In 2008, as I was first learning how to professionally handle a video camera, I spent six months as a videographer and documentarian at a small agrarian college in the Yungas region of Bolivia in a little town called Carmen Pampa. At the time, an increasingly violent autonomy movement was raging on the other side of the country in the Media Luna, a region in Bolivia’s eastern lowlands characterized by large tracks of privately-owned landholdings, big export agriculture, and big business. At the time, many residents of the Media Luna began violently resisting the legitimacy of the presidency of Evo Morales, the nation’s first indigenous president. Their resistance was taken to the streets, as government offices, radio stations, and community centers were ransacked and occupied.

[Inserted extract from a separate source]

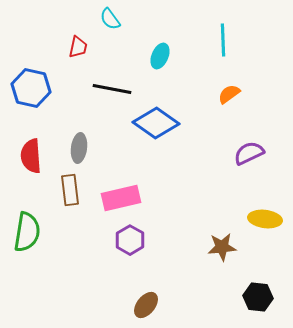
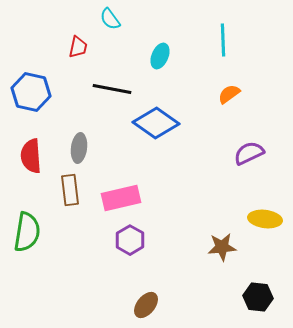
blue hexagon: moved 4 px down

On September 11, 2008, these actions of right-wing civil organizations came to a boil as indigenous social movements marched to Cobija, the regional capital of the Pando Department, to protest anti-government actions. Along the way, in the town of El Proviner, the protesters were attacked by pro-Autonomy forces and youth groups. By some accounts, more than sixty indigenous protesters were killed.

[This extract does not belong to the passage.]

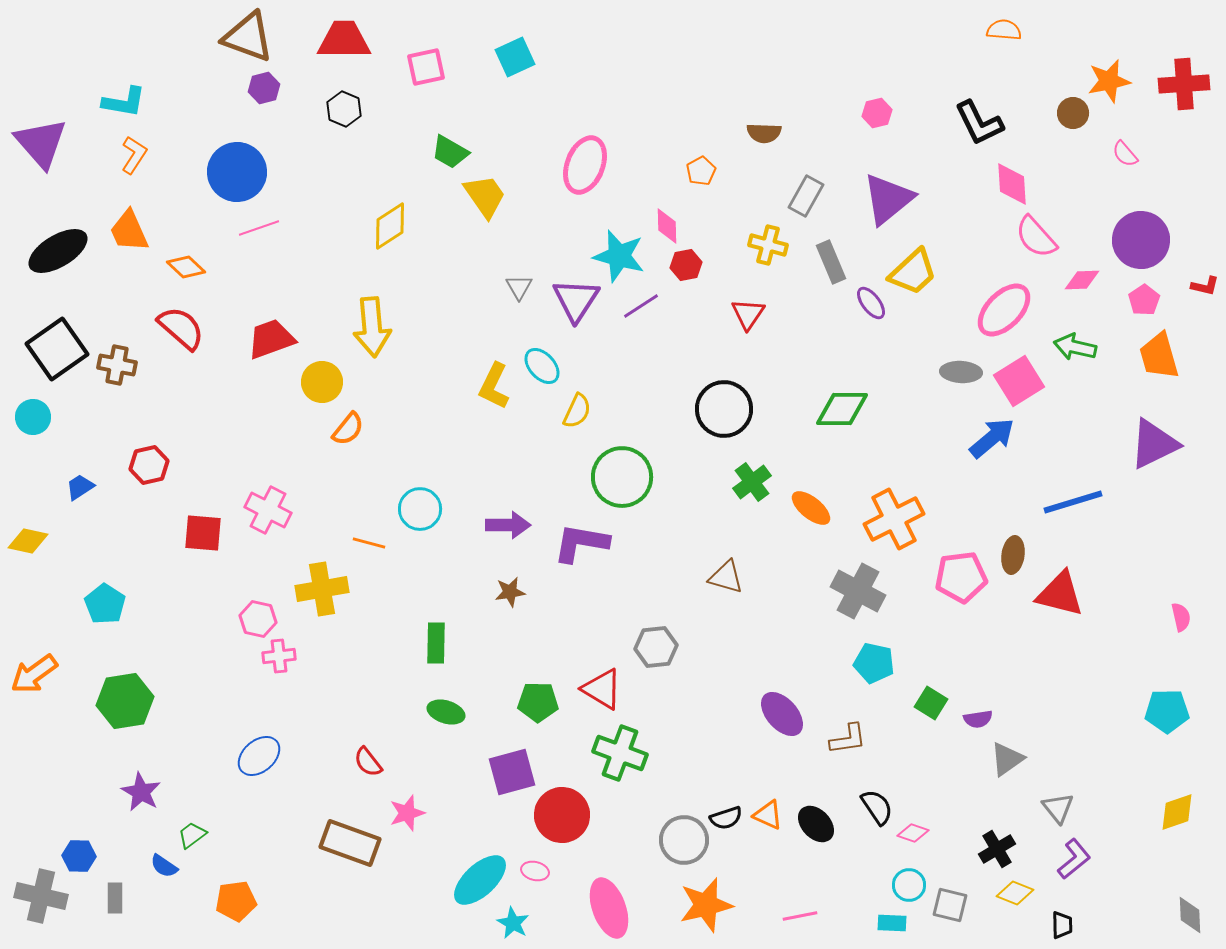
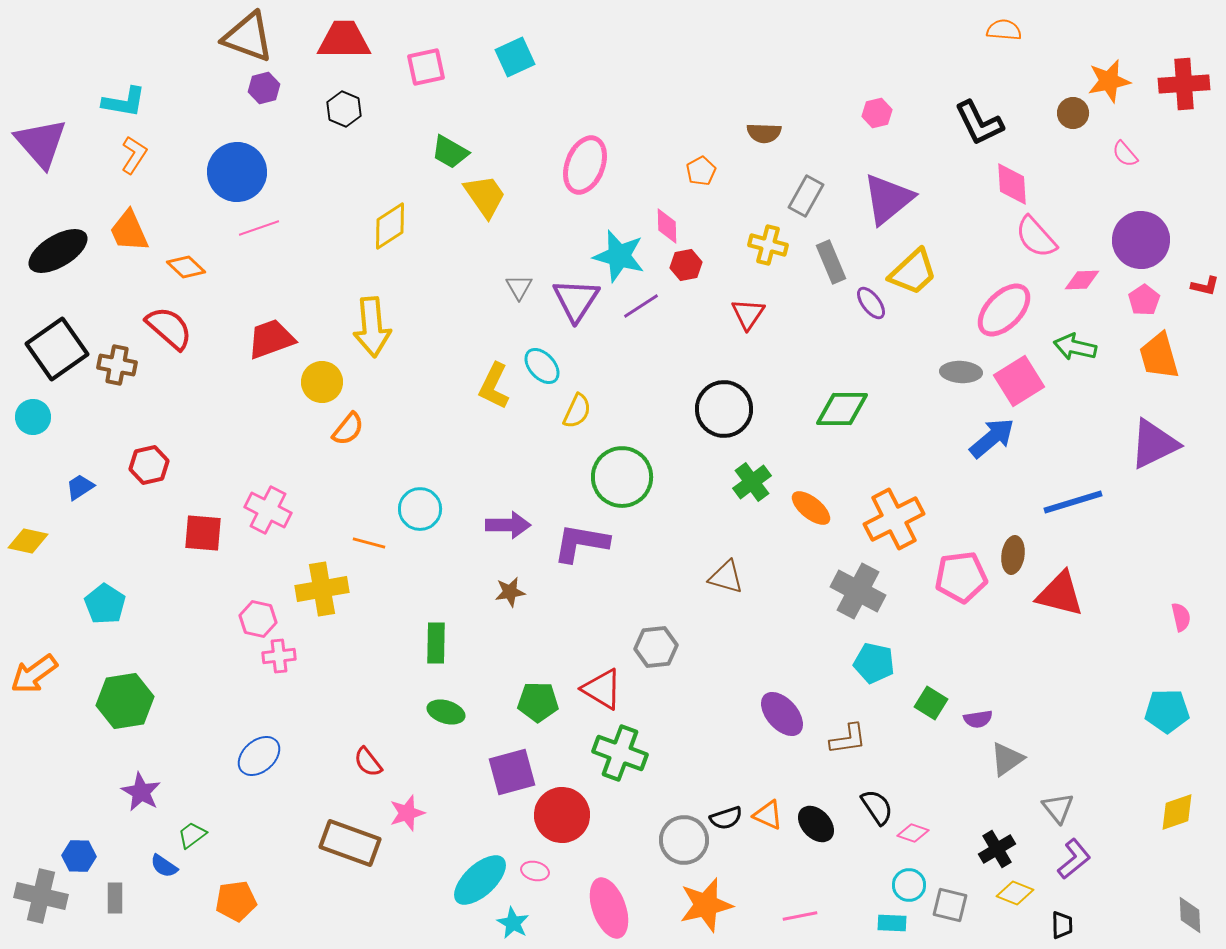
red semicircle at (181, 328): moved 12 px left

Following the event, the Prefecto of the Pando, Leopoldo Fernández Ferreira, who called for action on the part of local security forces, was arrested and brought to La Paz to stand trial. Pressure coming from the Media Luna attempted to have Fernandez extradited back to the lowlands for a more favorable judicial outcome. As I quickly learned, the indigenous social movements across Bolivia would not stand for this.
At this time, I was teaching myself how to shoot in the varied and challenging conditions of the Global South. With my Panasonic DVX-100 and a little lavaliere microphone, a colleague and I walked the streets of La Paz to take on what would be my first breaking video news story. After spending two days filming protests and actions outside San Pedro Prison (where Fernández was being held) and the Justice Ministry (off Plaza Murillo), I edited this Spanish-language report for UBNoticias, a Bolivian news website, which was quickly picked up by Upside Down World, an international news and analysis website covering politics and activism in Latin America.

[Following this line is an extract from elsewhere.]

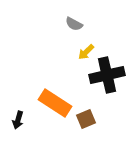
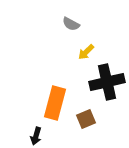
gray semicircle: moved 3 px left
black cross: moved 7 px down
orange rectangle: rotated 72 degrees clockwise
black arrow: moved 18 px right, 16 px down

Translation of the video introduction:
“On September 22 and 23, thousands of cocaleros from the Yungas region of Bolivia, marched in La Paz to demand justice for the victims of the September 11 massacre in the department of Pando. They demanded that Leopoldo Fernandez, ex governor of the department, be tried and jailed in La Paz. They kept watch over San Pedro prison where the ex-prefect was detained to make sure he would not be transferred to Sucre.
“The social movements also expressed their support for President Evo Morales and for the new constitution, which is slated to be voted on in a national referendum in December. The protesters were preparing to join the siege of the city of Santa Cruz, which has since been postponed until October 15th in the hopes that the government and opposition groups will come to an agreement.”